About this task:
Nothing but the pictures should be dropped when the records are transcribed word for word.

· · · · · · ·

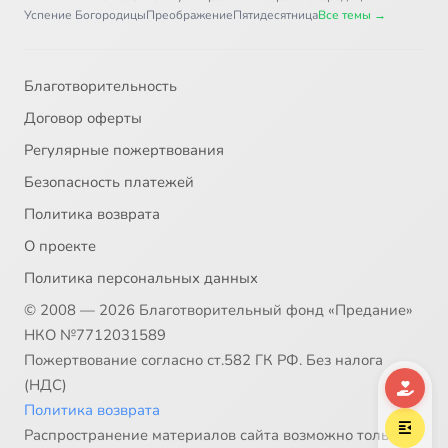
Успение Богородицы
Преображение
Пятидесятница
Все темы →
Благотворительность
Договор оферты
Регулярные пожертвования
Безопасность платежей
Политика возврата
О проекте
Политика персональных данных
© 2008 — 2026 Благотворительный фонд «Предание»
НКО №7712031589
Пожертвование согласно ст.582 ГК РФ. Без налога
(НДС)
Политика возврата
Распространение материалов сайта возможно только в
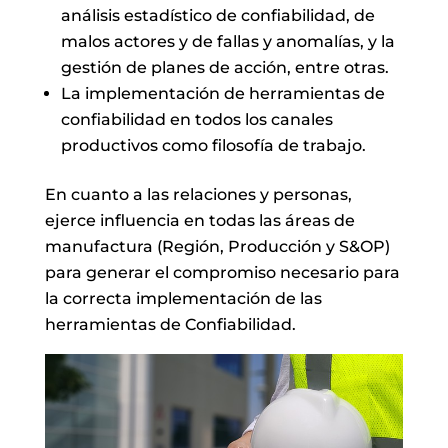
análisis estadístico de confiabilidad, de
malos actores y de fallas y anomalías, y la
gestión de planes de acción, entre otras.
La implementación de herramientas de
confiabilidad en todos los canales
productivos como filosofía de trabajo.
En cuanto a las relaciones y personas,
ejerce influencia en todas las áreas de
manufactura (Región, Producción y S&OP)
para generar el compromiso necesario para
la correcta implementación de las
herramientas de Confiabilidad.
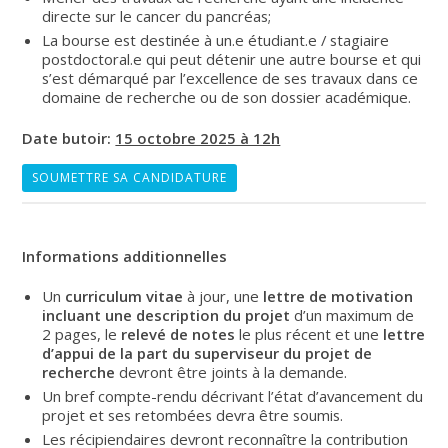
directe sur le cancer du pancréas;
La bourse est destinée à un.e étudiant.e / stagiaire
postdoctoral.e qui peut détenir une autre bourse et qui
s’est démarqué par l’excellence de ses travaux dans ce
domaine de recherche ou de son dossier académique.
Date butoir:
15 octobre 2025 à 12h
SOUMETTRE SA CANDIDATURE
Informations additionnelles
Un
curriculum vitae
à jour, une
lettre de motivation
incluant une description du projet
d’un maximum de
2 pages, le
relevé de notes
le plus récent et une
lettre
d’appui de la part du superviseur du projet de
recherche
devront être joints à la demande.
Un bref compte-rendu décrivant l’état d’avancement du
projet et ses retombées devra être soumis.
Les récipiendaires devront reconnaître la contribution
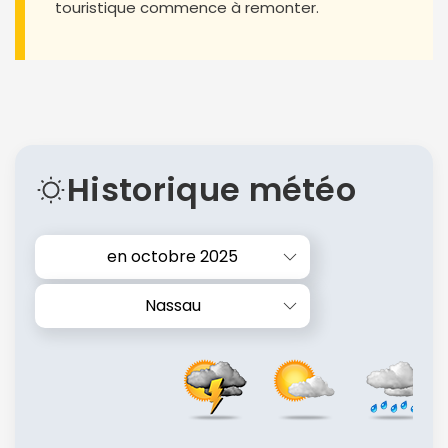
touristique commence à remonter.
Historique météo
en octobre 2025
Nassau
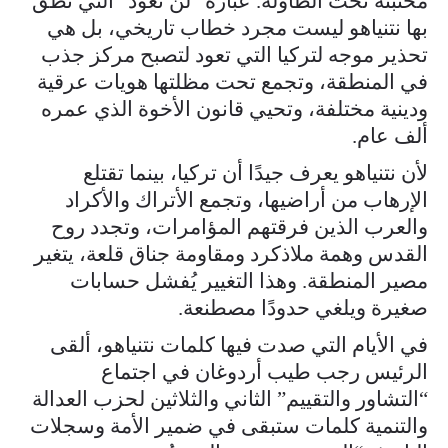
مختبئة تحت الطاولة. عبارة “لن تعود” التي نطق
بها نتنياهو ليست مجرد خطاب تاريخي، بل هي
تحذير موجه لتركيا التي تعود لتصبح مركز جذب
في المنطقة، وتجمع تحت مظلتها هويات عرقية
ودينية مختلفة، وتحيي قانون الأخوة الذي عمره
ألف عام.
لأن نتنياهو يعرف جيدًا أن تركيا، بينما تقتلع
الإرهاب من أراضيها، وتجمع الأتراك والأكراد
والعرب الذين فرقتهم المؤامرات، وتجدد روح
القدس وهمة ملاذكرد ومقاومة جناق قلعة، يتغير
مصير المنطقة. وهذا التغيير يُفشل حسابات
صغيرة ويلغي حدودًا مصطنعة.
في الأيام التي صدت فيها كلمات نتنياهو، ألقى
الرئيس رجب طيب أردوغان في اجتماع
“التشاور والتقييم” الثاني والثلاثين لحزب العدالة
والتنمية كلمات ستبقى في ضمير الأمة وسجلات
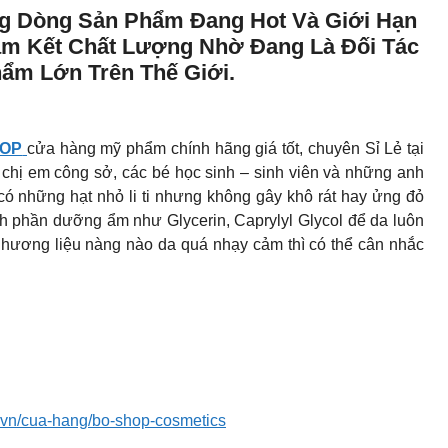
g Dòng Sản Phẩm Đang Hot Và Giới Hạn
am Kết Chất Lượng Nhờ Đang Là Đối Tác
ẩm Lớn Trên Thế Giới.
OP
cửa hàng mỹ phẩm chính hãng giá tốt, chuyên Sỉ Lẻ tại
hị em công sở, các bé học sinh – sinh viên và những anh
có những hạt nhỏ li ti nhưng không gây khô rát hay ửng đỏ
nh phần dưỡng ẩm như Glycerin, Caprylyl Glycol để da luôn
ương liệu nàng nào da quá nhạy cảm thì có thể cân nhắc
i.vn/cua-hang/bo-shop-cosmetics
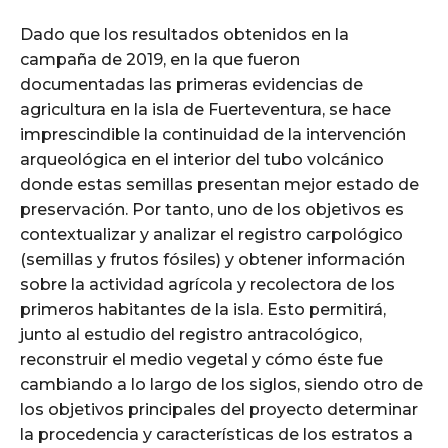
Dado que los resultados obtenidos en la
campaña de 2019, en la que fueron
documentadas las primeras evidencias de
agricultura en la isla de Fuerteventura, se hace
imprescindible la continuidad de la intervención
arqueológica en el interior del tubo volcánico
donde estas semillas presentan mejor estado de
preservación. Por tanto, uno de los objetivos es
contextualizar y analizar el registro carpológico
(semillas y frutos fósiles) y obtener información
sobre la actividad agrícola y recolectora de los
primeros habitantes de la isla. Esto permitirá,
junto al estudio del registro antracológico,
reconstruir el medio vegetal y cómo éste fue
cambiando a lo largo de los siglos, siendo otro de
los objetivos principales del proyecto determinar
la procedencia y características de los estratos a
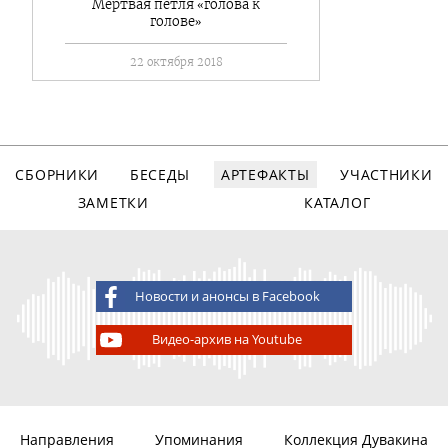
Мертвая петля «голова к
голове»
22 октября 2018
СБОРНИКИ
БЕСЕДЫ
АРТЕФАКТЫ
УЧАСТНИКИ
ЗАМЕТКИ
КАТАЛОГ
Новости и анонсы в Facebook
Видео-архив на Youtube
Направления
Упоминания
Коллекция Дувакина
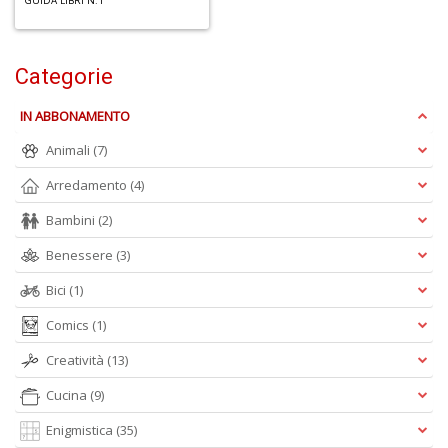
GUIDA LIBRI N.1
Categorie
6
IN ABBONAMENTO
n
Animali
(7)
in
di
Arredamento
(4)
Bambini
(2)
Benessere
(3)
Bici
(1)
4
n
Comics
(1)
in
di
Creatività
(13)
Cucina
(9)
Enigmistica
(35)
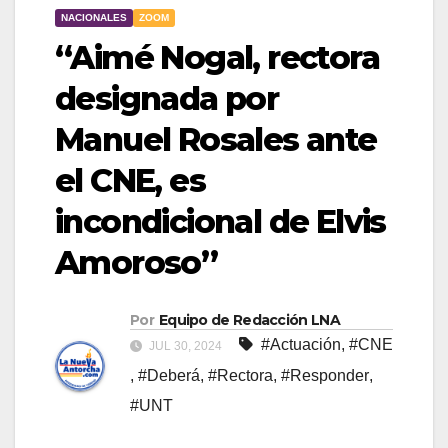
NACIONALES
ZOOM
“Aimé Nogal, rectora
designada por
Manuel Rosales ante
el CNE, es
incondicional de Elvis
Amoroso”
Por
Equipo de Redacción LNA
#Actuación
,
#CNE
JUL 30, 2024
,
#Deberá
,
#Rectora
,
#Responder
,
#UNT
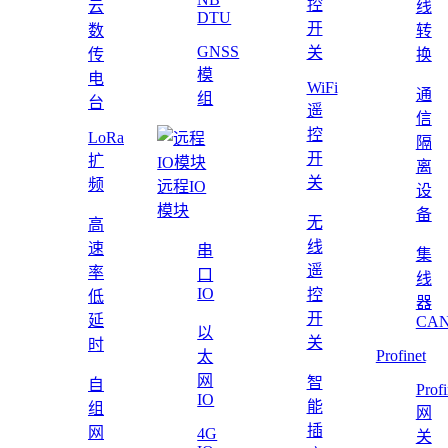
控
云
线
DTU
开
数
转
GNSS
关
传
换
模
电
WiFi
通
组
台
遥
信
控
LoRa
隔
开
扩
离
关
频
远程IO
设
模块
备
无
高
线
速
串
集
遥
率
口
线
IO
控
低
器
开
延
CAN
以
关
时
Profinet
太
网
智
自
Profi
IO
能
组
网
插
网
4G
关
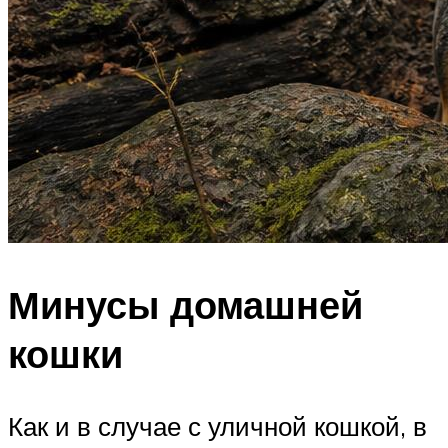
Минусы домашней
кошки
Как и в случае с уличной кошкой, в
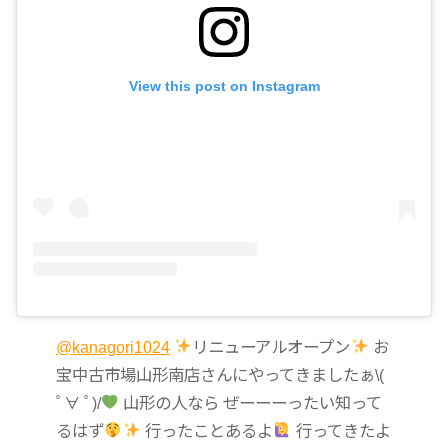
View this post on Instagram
@kanagori1024
リニューアルオープン
お
宝中古市場山形南店さんにやってきましたぁ\(
ﾟ∀ ﾟ)/
山形の人なら ぜーーーったい知って
るはず
行ったことあるよ
行ってきたよ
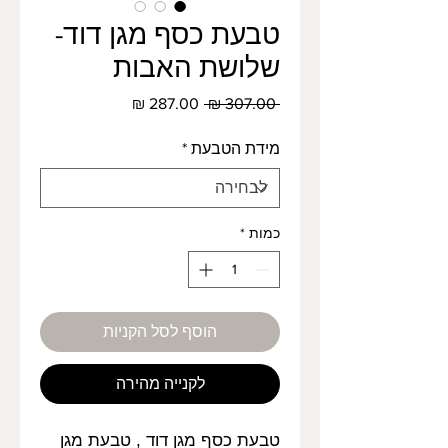
טבעת כסף מגן דוד-
שלושת האבות
מחיר
מחיר
 ‏307.00 ‏₪ 
רגיל
מבצע
מידת הטבעת
*
כמות
*
הוסף לסל הקניות
לקנייה מהירה
טבעת כסף מגן דוד , טבעת מגן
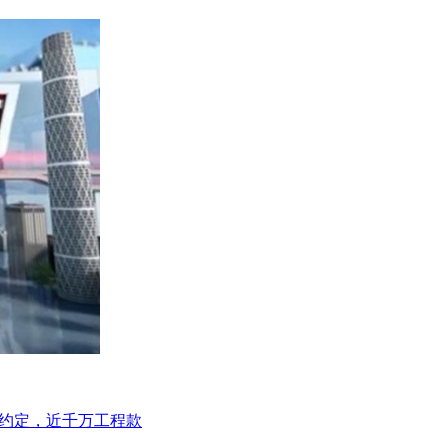
同约定，近千万工程款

· · · · · · ·

Response to the exercise:
Успение Богородицы
Преображение
Пятидесятница
Все темы →
Благотворительность
Договор оферты
Регулярные пожертвования
Безопасность платежей
Политика возврата
О проекте
Политика персональных данных
© 2008 — 2026 Благотворительный фонд «Предание»
НКО №7712031589
Пожертвование согласно ст.582 ГК РФ. Без налога
(НДС)
Политика возврата
Распространение материалов сайта возможно только в
análisis estadístico de confiabilidad, de
malos actores y de fallas y anomalías, y la
gestión de planes de acción, entre otras.
La implementación de herramientas de
confiabilidad en todos los canales
productivos como filosofía de trabajo.
En cuanto a las relaciones y personas,
ejerce influencia en todas las áreas de
manufactura (Región, Producción y S&OP)
para generar el compromiso necesario para
la correcta implementación de las
herramientas de Confiabilidad.
directe sur le cancer du pancréas;
La bourse est destinée à un.e étudiant.e / stagiaire
postdoctoral.e qui peut détenir une autre bourse et qui
s’est démarqué par l’excellence de ses travaux dans ce
domaine de recherche ou de son dossier académique.
Date butoir:
15 octobre 2025 à 12h
SOUMETTRE SA CANDIDATURE
Informations additionnelles
Un
curriculum vitae
à jour, une
lettre de motivation
incluant une description du projet
d’un maximum de
2 pages, le
relevé de notes
le plus récent et une
lettre
d’appui de la part du superviseur du projet de
recherche
devront être joints à la demande.
Un bref compte-rendu décrivant l’état d’avancement du
projet et ses retombées devra être soumis.
Les récipiendaires devront reconnaître la contribution
touristique commence à remonter.
Historique météo
en octobre 2025
Nassau
مختبئة تحت الطاولة. عبارة “لن تعود” التي نطق
بها نتنياهو ليست مجرد خطاب تاريخي، بل هي
تحذير موجه لتركيا التي تعود لتصبح مركز جذب
في المنطقة، وتجمع تحت مظلتها هويات عرقية
ودينية مختلفة، وتحيي قانون الأخوة الذي عمره
ألف عام.
لأن نتنياهو يعرف جيدًا أن تركيا، بينما تقتلع
الإرهاب من أراضيها، وتجمع الأتراك والأكراد
والعرب الذين فرقتهم المؤامرات، وتجدد روح
القدس وهمة ملاذكرد ومقاومة جناق قلعة، يتغير
مصير المنطقة. وهذا التغيير يُفشل حسابات
صغيرة ويلغي حدودًا مصطنعة.
في الأيام التي صدت فيها كلمات نتنياهو، ألقى
الرئيس رجب طيب أردوغان في اجتماع
“التشاور والتقييم” الثاني والثلاثين لحزب العدالة
والتنمية كلمات ستبقى في ضمير الأمة وسجلات
g Dòng Sản Phẩm Đang Hot Và Giới Hạn
am Kết Chất Lượng Nhờ Đang Là Đối Tác
ẩm Lớn Trên Thế Giới.
OP
cửa hàng mỹ phẩm chính hãng giá tốt, chuyên Sỉ Lẻ tại
hị em công sở, các bé học sinh – sinh viên và những anh
có những hạt nhỏ li ti nhưng không gây khô rát hay ửng đỏ
nh phần dưỡng ẩm như Glycerin, Caprylyl Glycol để da luôn
ương liệu nàng nào da quá nhạy cảm thì có thể cân nhắc
i.vn/cua-hang/bo-shop-cosmetics
Dado que los resultados obtenidos en la
campaña de 2019, en la que fueron
documentadas las primeras evidencias de
agricultura en la isla de Fuerteventura, se hace
imprescindible la continuidad de la intervención
arqueológica en el interior del tubo volcánico
donde estas semillas presentan mejor estado de
preservación. Por tanto, uno de los objetivos es
contextualizar y analizar el registro carpológico
(semillas y frutos fósiles) y obtener información
sobre la actividad agrícola y recolectora de los
primeros habitantes de la isla. Esto permitirá,
junto al estudio del registro antracológico,
reconstruir el medio vegetal y cómo éste fue
cambiando a lo largo de los siglos, siendo otro de
los objetivos principales del proyecto determinar
la procedencia y características de los estratos a
Мертвая петля «голова к
голове»
22 октября 2018
СБОРНИКИ
БЕСЕДЫ
АРТЕФАКТЫ
УЧАСТНИКИ
ЗАМЕТКИ
КАТАЛОГ
Новости и анонсы в Facebook
Видео-архив на Youtube
Направления
Упоминания
Коллекция Дувакина
GUIDA LIBRI N.1
Categorie
6
IN ABBONAMENTO
n
Animali
(7)
in
di
Arredamento
(4)
Bambini
(2)
Benessere
(3)
Bici
(1)
4
n
Comics
(1)
in
di
Creatività
(13)
Cucina
(9)
Enigmistica
(35)
NACIONALES
ZOOM
“Aimé Nogal, rectora
designada por
Manuel Rosales ante
el CNE, es
incondicional de Elvis
Amoroso”
Por
Equipo de Redacción LNA
#Actuación
,
#CNE
JUL 30, 2024
,
#Deberá
,
#Rectora
,
#Responder
,
#UNT
控
云
线
DTU
开
数
转
GNSS
关
传
换
模
电
WiFi
通
组
台
遥
信
控
LoRa
隔
开
扩
离
关
频
远程IO
设
模块
备
无
高
线
速
串
集
遥
率
口
线
IO
控
低
器
开
延
CAN
以
关
时
Profinet
太
网
智
自
Profi
IO
能
组
网
插
网
4G
关
Минусы домашней
кошки
Как и в случае с уличной кошкой, в
View this post on Instagram
@kanagori1024
リニューアルオープン
お
宝中古市場山形南店さんにやってきましたぁ\(
ﾟ∀ ﾟ)/
山形の人なら ぜーーーったい知って
るはず
行ったことあるよ
行ってきたよ
טבעת כסף מגן דוד-
שלושת האבות
מחיר
מחיר
 ‏307.00 ‏₪ 
רגיל
מבצע
מידת הטבעת
*
כמות
*
הוסף לסל הקניות
לקנייה מהירה
טבעת כסף מגן דוד , טבעת מגן
同约定，近千万工程款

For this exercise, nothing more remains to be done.